Consider a time-harmonic E field, given as:

\[\mathbf{E}(\mathbf{r},t) = \text{Re}\Big[\mathbf{E}(\mathbf{r})\text{e}^{j\omega t}\Big]\]

For a plane wave, the \(\mathbf{E}\) field phasor is

\[\mathbf{E}(\mathbf{r}) = \hat{n}~E_{0}~\text{e}^{-j~\mathbf{k}\cdot \mathbf{r}}\]

Now, if we consider a plane wave with \(\mathbf{E}\) field of amplitude \(E_{0}\), pointing in a direction \(45^{circ}\) with respect to the \(x\)-axis and traveling in the \(+z\) direction, the \(\mathbf{E}\) field phasor is

\[\mathbf{E}(\mathbf{r}) = \Bigg(\frac{\hat{x}+\hat{y}}{\sqrt{2}}\Bigg)~E_{0}~\text{e}^{-j~k~z}\]

The \(\mathbf{E}\) field in this wave always points along the line defined by the diagonal \(\hat{\mathbf{y}} + \hat{\mathbf{z}}\). It turns out that we still have a linearly polarized wave, rotated by \(45^{\circ}\) and with an amplitude divided by \(\sqrt{2}\).

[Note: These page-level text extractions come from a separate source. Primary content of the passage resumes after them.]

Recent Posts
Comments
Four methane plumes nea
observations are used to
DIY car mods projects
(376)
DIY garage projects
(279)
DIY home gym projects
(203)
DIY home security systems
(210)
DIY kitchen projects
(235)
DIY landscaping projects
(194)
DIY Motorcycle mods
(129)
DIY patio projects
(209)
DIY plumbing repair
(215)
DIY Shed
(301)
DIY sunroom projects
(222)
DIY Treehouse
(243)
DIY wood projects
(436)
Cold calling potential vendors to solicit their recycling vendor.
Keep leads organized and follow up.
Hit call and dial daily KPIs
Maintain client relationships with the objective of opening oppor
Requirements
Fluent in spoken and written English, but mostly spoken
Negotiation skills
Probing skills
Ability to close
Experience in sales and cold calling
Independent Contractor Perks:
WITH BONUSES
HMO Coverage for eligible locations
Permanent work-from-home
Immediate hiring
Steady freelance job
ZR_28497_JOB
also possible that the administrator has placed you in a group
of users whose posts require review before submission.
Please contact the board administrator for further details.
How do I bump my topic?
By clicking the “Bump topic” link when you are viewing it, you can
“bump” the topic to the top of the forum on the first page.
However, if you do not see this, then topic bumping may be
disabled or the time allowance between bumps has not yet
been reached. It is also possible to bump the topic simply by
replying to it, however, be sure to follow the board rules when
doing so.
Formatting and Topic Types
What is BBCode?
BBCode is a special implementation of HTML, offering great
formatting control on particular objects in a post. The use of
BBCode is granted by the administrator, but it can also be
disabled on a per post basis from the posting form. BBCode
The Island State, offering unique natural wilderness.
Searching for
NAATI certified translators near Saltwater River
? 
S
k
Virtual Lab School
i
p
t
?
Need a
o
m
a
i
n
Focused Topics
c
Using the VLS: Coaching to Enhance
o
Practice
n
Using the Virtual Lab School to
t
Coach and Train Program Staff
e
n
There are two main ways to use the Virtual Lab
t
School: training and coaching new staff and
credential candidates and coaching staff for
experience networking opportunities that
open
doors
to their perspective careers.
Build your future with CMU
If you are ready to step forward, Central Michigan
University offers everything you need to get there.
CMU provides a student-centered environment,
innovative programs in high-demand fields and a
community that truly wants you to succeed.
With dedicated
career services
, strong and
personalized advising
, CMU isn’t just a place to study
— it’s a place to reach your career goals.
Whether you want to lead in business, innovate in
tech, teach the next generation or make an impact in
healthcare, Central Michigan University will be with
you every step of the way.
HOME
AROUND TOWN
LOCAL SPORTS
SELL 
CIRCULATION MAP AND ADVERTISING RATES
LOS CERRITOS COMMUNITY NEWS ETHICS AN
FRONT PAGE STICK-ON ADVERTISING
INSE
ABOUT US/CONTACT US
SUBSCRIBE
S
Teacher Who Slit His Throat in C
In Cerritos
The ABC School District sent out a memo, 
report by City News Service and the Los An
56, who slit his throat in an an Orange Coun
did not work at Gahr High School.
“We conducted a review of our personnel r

\[\mathbf{E}(\mathbf{r}) = \Bigg(\frac{\hat{x}+\hat{y}}{\sqrt{2}}\Bigg)~E_{0}~\text{e}^{-j~k~z} \; \Rightarrow \; \mathbf{E}(\mathbf{r},t) = \Bigg(\frac{\hat{x}+\hat{y}}{\sqrt{2}}\Bigg)~E_{0}~\text{cos}~(\omega t - kz)\]

If an observer sits at \(z=0\), along the direction of propagation, he sees an oscillating \(\mathbf{E}\) field given by

\[\mathbf{E}(\mathbf{r},t)\Big|_{z=0} = \Bigg(\frac{\hat{x}+\hat{y}}{\sqrt{2}}\Bigg)~E_{0}~\text{cos}~(\omega t)\]

Now, if we consider a plane wave given by the phasor

\[\mathbf{E}(\mathbf{r}) = (\hat{x} - j~\hat{y})~E_{0}~\text{e}^{-j~k~z}\]

we notice that it has a complex polarization vector.

Finding the time-dependent \(\mathbf{E}\) field:

\[\mathbf{E}(\mathbf{r},t) = \text{Re}\Big[\mathbf{E}(\mathbf{r})\text{e}^{j\omega t}\Big] = E_{0}~\big[\hat{x}~\text{cos}(\omega t - kz) + \hat{y}~\text{sin}(\omega t -kz)\big]\]

The important thing to notice here is that the \(x\)- and \(y\)-components of the \(\mathbf{E}\) field have the same amplitude, but are \(\pi/2\) out of phase.

Now, an observer sitting at \(z=0\), will see the \(\mathbf{E}\) field vector rotating in a circle

\[\mathbf{E}(\mathbf{r}) = (\hat{x}-j~\hat{y})~E_{0}~\text{e}^{-j~k~z} \; \Rightarrow \; \mathbf{E}(\mathbf{r},t) = E_{0} \big[\hat{x}~\text{cos}(\omega t - kz) + \hat{y}~\text{sin}(\omega t - kz)\big]\]

\[\mathbf{E}(\mathbf{r},t)\Big|_{z=0} = E_{0}~\big[\hat{x}~\text{cos}(\omega t) + \hat{y}~\text{sin}(\omega t)\big]\]